Accents in Britain/Aussprache und Klassenunterschiede

At Language Log, Geoffrey Pullum writes of the Neil Entwistle case, citing this:

bq. Priscilla Matterazzo told Connolly that her daughter returned to Massachusetts with her husband and baby in part because, the affidavit said, “Neil would never amount to anything in England because of his accent: He was obviously a coal miner’s son from a working class background.”

Pullum writes that this would be inconceivable in the USA.

bq. I wish I could dismiss it as nonsense to say that having an accent that marks you out as being from a working-class home in Worksop, Nottinghamshire (near Sherwood Forest, in the middle of England) might alter your employment prospects in a downward direction. But it is undeniable that if you elide initial [h] and pronounce putt the same way you pronounce put, speakers of British English will instantly draw a few conclusions about your likely intelligence level, reliability, morals, etc.

I suppose in the USA you don’t put a photo on your job application (unlike Germany) and you don’t mention your race, but ‘black English’ on the phone would not lead to such conclusions?

Anyway, there’s no doubt that people are aware of class in Britain. Things have changed a bit – I know some people who, forty years ago and maybe even less, learnt received pronunciation and gave up their regional accents. At that time, you scarcely heard an ‘accent’ on TV. Nowadays, watered-down Cockney or Estuary English would not even indicate class.

Meanwhile, back to the Entwistle case – when Neil Entwistle turned up in England in January, followed by Massachusetts prosecutors, it was at first said that he was not being sought in connection with the murder of his wife and child, but later he was described as ‘a person of interest’. I take this to be the US equivalent of ‘helping the police with their enquiries’.

Person of interest is on the Lake Superior State University 2006 List of Banished Words, and I’d only just met it:

bq. PERSON OF INTEREST – Found within the context of legal commentary, but seldom encountered at cocktail parties. “People with guns want to talk with you.” – Melissa Carroll from Greensboro, NC. “Does this mean the rest of us are too boring to deal with?” – Patricia Johnson from Mechanicsville, Va.

Mechanicsville!

12 thoughts on “Accents in Britain/Aussprache und Klassenunterschiede

  1. Entwhistle is described as a “computer technician”, capable enough to be accused of responsibility for “a website … offering get-rich-quick schemes linked to p**n.”
    While racial prejudice certainly remains active in some areas, I believe that an African-American with that sort of programming ability could look forward to excellent career opportunities in the U.S., and would not be likely to see a move to another country as necessary for advancement.
    Here in the U.S., our real problem is not that black programmers can’t get jobs, or can’t get promoted, but rather that too few black youth are getting such skills in the first place.
    If the career outlook for a skilled programmer with the wrong accent is really poor in Britain — and I don’t know anything about this one way or the other — then the situation is genuinely different there.
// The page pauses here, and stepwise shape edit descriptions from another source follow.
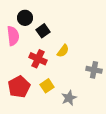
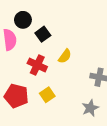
red pentagon: (19, 87) -> (16, 96), turned -30
gray star: (69, 98) -> (90, 108), moved

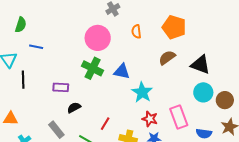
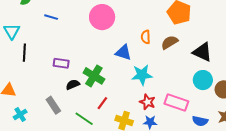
orange semicircle: (136, 32) -> (146, 37), moved
blue line: (36, 47) -> (51, 17), moved
green cross: (93, 68) -> (94, 76), moved
cyan star: (142, 92) -> (142, 75), turned 30
pink rectangle: (179, 117) -> (176, 103), turned -55

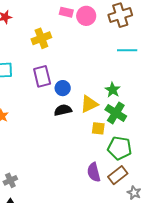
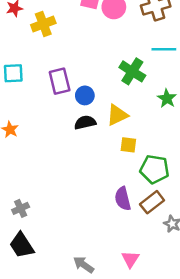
yellow cross: (41, 38) -> (43, 24), moved
green star: (113, 90) -> (167, 98), moved
green cross: (116, 113) -> (132, 71), moved

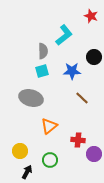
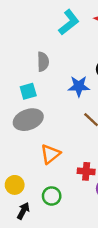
cyan L-shape: (64, 35) -> (69, 22), moved
cyan square: (42, 71) -> (28, 91), moved
gray ellipse: (31, 98) -> (28, 120), turned -35

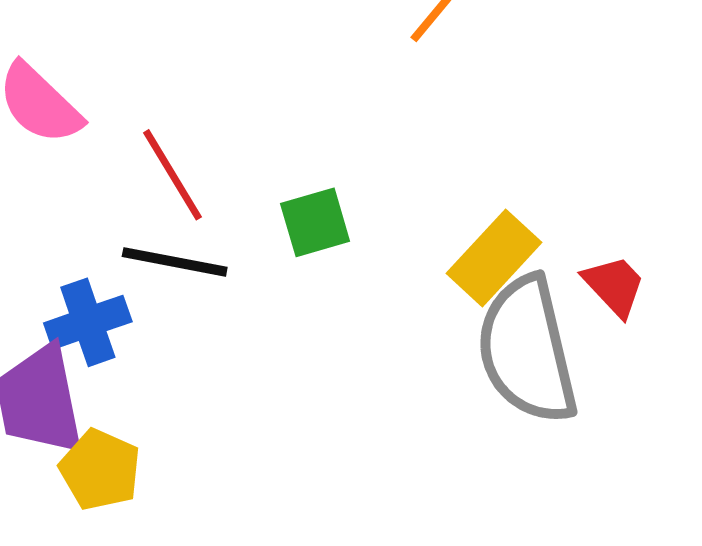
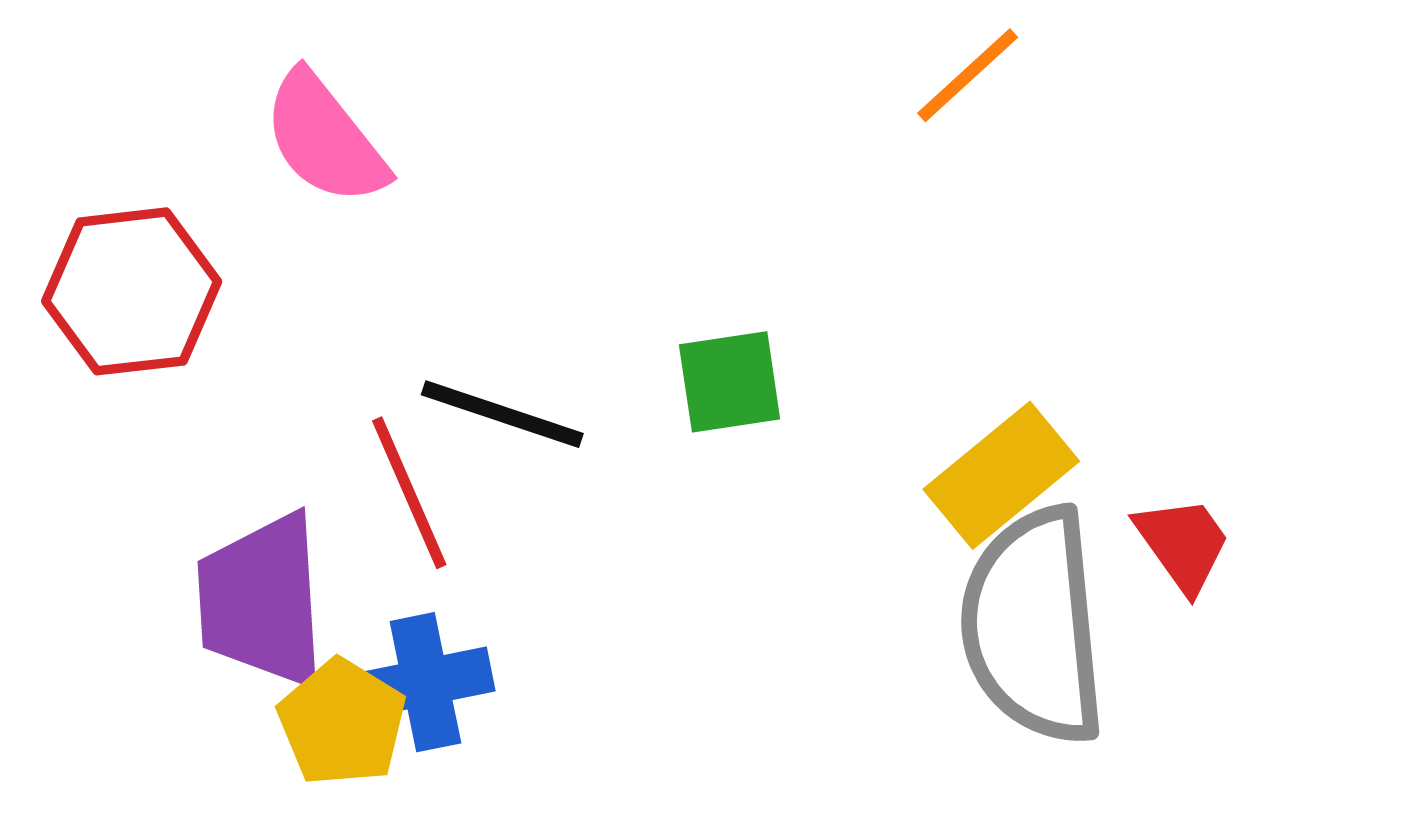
red line: (172, 175) -> (409, 493), moved
blue cross: (88, 322) -> (425, 682), moved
  2. I can only guess what Entwistle meant by ‘would never amount to anything’, assuming he was the origin of that statement. I can’t see a skilled programmer being affected whatsoever in Britain. I imagine the statement about ‘too few black youth are getting such skills in the first place’ would apply in Britain too.
    What Entwistle might have meant is that there are certain old-school-tie networks that an outsider is unlikely to get into, but these would be in other fields of life than programming. It sounds as if he had a chip on his shoulder, but I don’t know enough about his background to confirm that.

    I haven’t been following the case, except that it came up when I was in England. I have seen a quote by Entwistle said to be on the ‘friends reunited’ site where he writes of his achievements in university rowing ‘Rowed throughout my degree – proud to be that white rose. Showed those public school $%^&’s how to do it properly.’, which suggests animosity against the minority who go to public schools (in the BE sense of the word).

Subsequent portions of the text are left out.